E risponde alla domanda facendosi portare una moneta e rivolge loro questa domanda: “Di chi sono questa immagine e l’iscrizione?” L’iscrizione sulla moneta dice “Tiberio Cesare figlio del Dio Augusto” con l’immagine dell’imperatore. A questo punto non può esimersi dal rispondere, se afferma che è lecito pagare il tributo si mostra a favore di Cesare, anzi idolatra dell’impero totalitario e, così il popolo che attendeva il Messia liberatore dal giogo romano lo sentirebbe come un traditore. Se al contrario, rispondesse negativamente, allora gli erodiani avrebbero motivo per denunciarlo come un pericoloso agitatore sociale anti-romano Al sentirsi rispondere di Cesare può concludere con una sentenza celebre “Restituite a Cesare quello che è di Cesare e a Dio quello che è di Dio” queste parole sono come una chiave da decodificare, inoltre occorre molta vigilanza per non renderle uno slogan, come tante volte è successo e succede nei rapporti tra stato e chiesa, tra l’autorità politica e cristiani.

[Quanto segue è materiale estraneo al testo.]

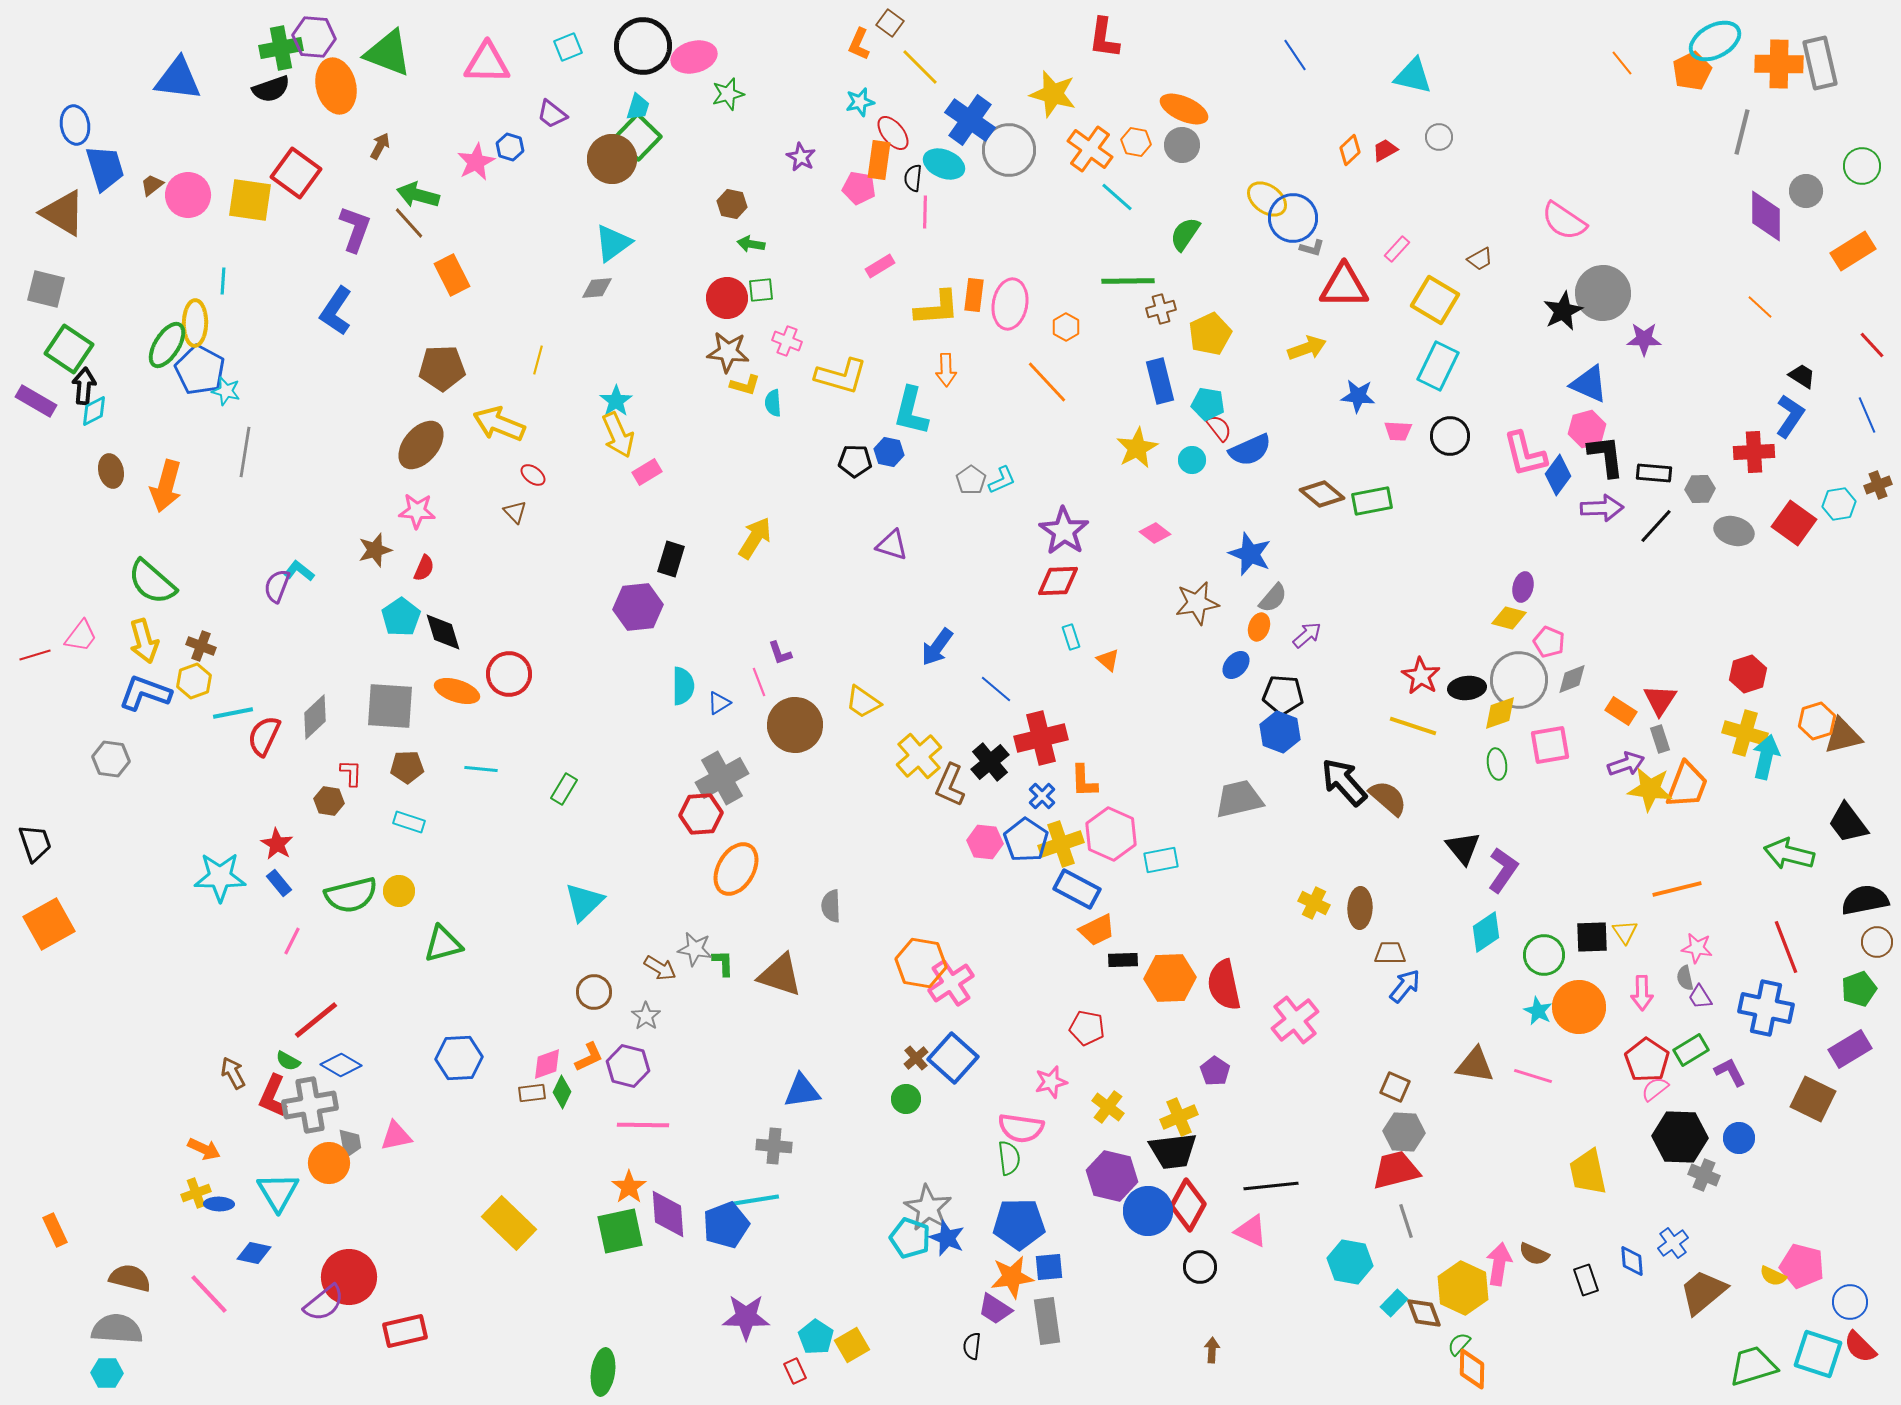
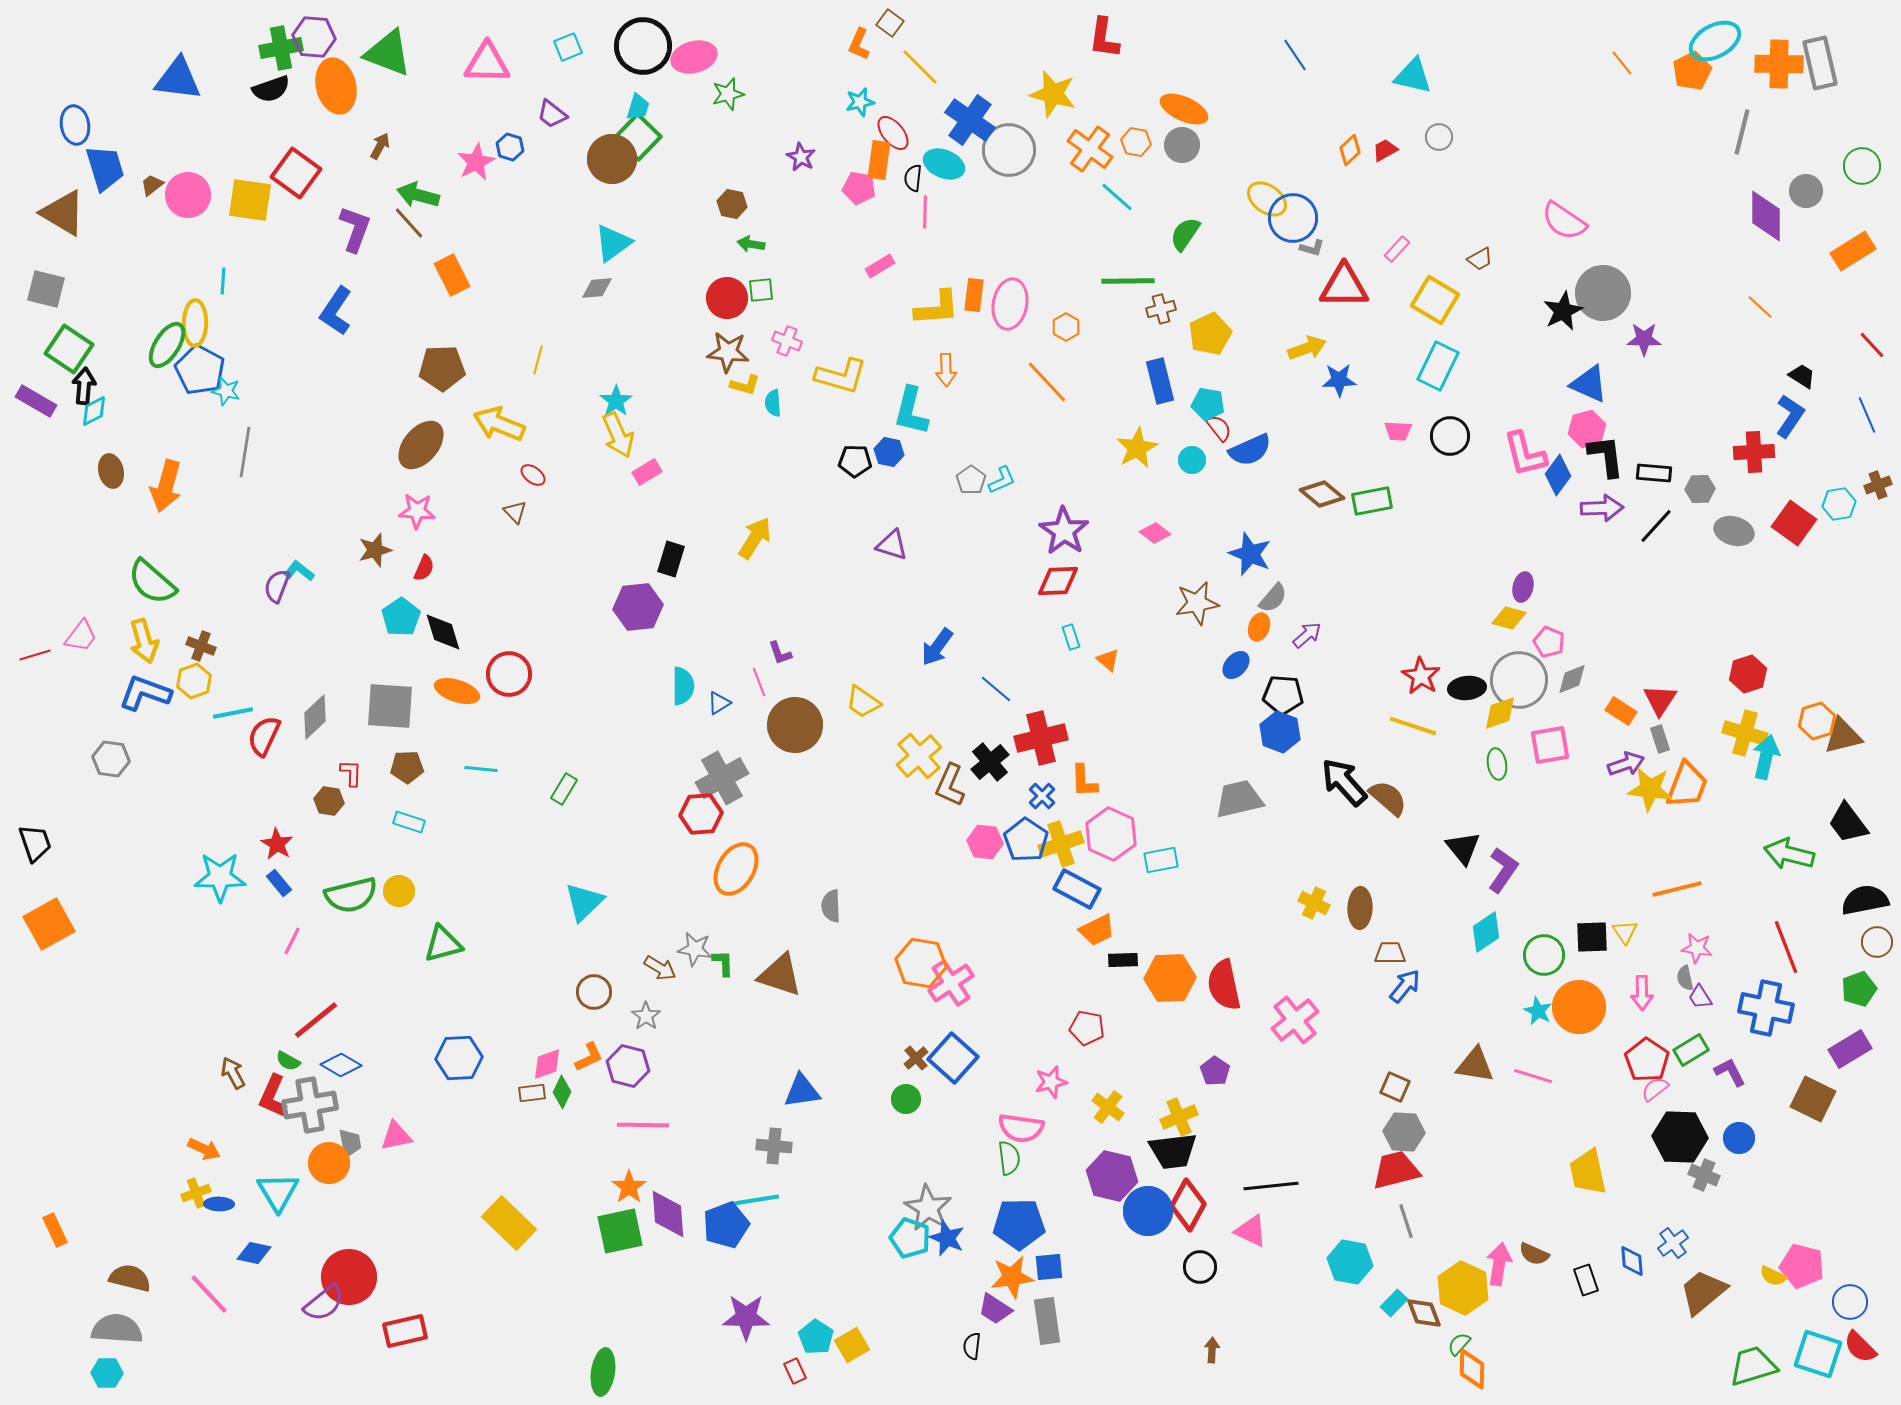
blue star at (1358, 396): moved 19 px left, 16 px up; rotated 8 degrees counterclockwise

Che cosa significa quindi questa frase? È vero che secondo le Scritture, il potere esercitato sulla terra viene da Dio, anche Ciro, nella prima lettura era un “unto”, un messia di Dio, il quale pur senza conoscere il Dio di Israele e senza credere in lui, aveva compiuto azioni volute da Dio stesso, diventando suo strumento. Nel Secondo Testamento, l’Apostolo Paolo applica la medesima convinzione alla situazione dei cristiani nell’impero: occorre prestare obbedienza leale alle autorità dello Stato (cf Rm 13,1-7; Tt 3,1-2). Che cosa significa questo? Che lo Stato, l’autorità politica è necessaria alla vita della polis e dei credenti in essa. La città abitata dagli uomini e dalle donne abbisogna di ordine, legalità, giustizia e dunque non si può vivere in una società senza un’autorità cui rispondere lealmente. Quindi il cristiano non può essere un anarchico che si schiera contro lo stato, contro l’autorità politica, ma qui ecco apparire lo specifico della via aperta da Gesù Cristo, dunque dal cristianesimo, che può anche sembrare paradossale: il cristiano obbediente alle leggi dello Stato deve riconoscere sempre “ciò che è di Dio” e cos’è di Dio? La persona umana, l’uomo non Cesare è immagine di Dio. Quindi il potere nella polis è riconosciuto, ma non in modo assoluto, senza limiti, va obbedito finché non schiacci, non opprima la persona nella sua libertà, dignità, nella sua coscienza. Il potere politico concepito in modo teocratico, viene da Gesù desacralizzato. Quella del potere di Cesare è una funzione necessaria, ma umana, esercitata da esseri umani. E di fronte a Cesare sta il diritto di Dio, del Signore, che è garante di tutta la grandezza e la libertà dell’essere umano. A Cesare quindi va pagato il tributo che deriva dal suo potere, ma ciò che appartiene a Dio, la vita umana, va data a Dio.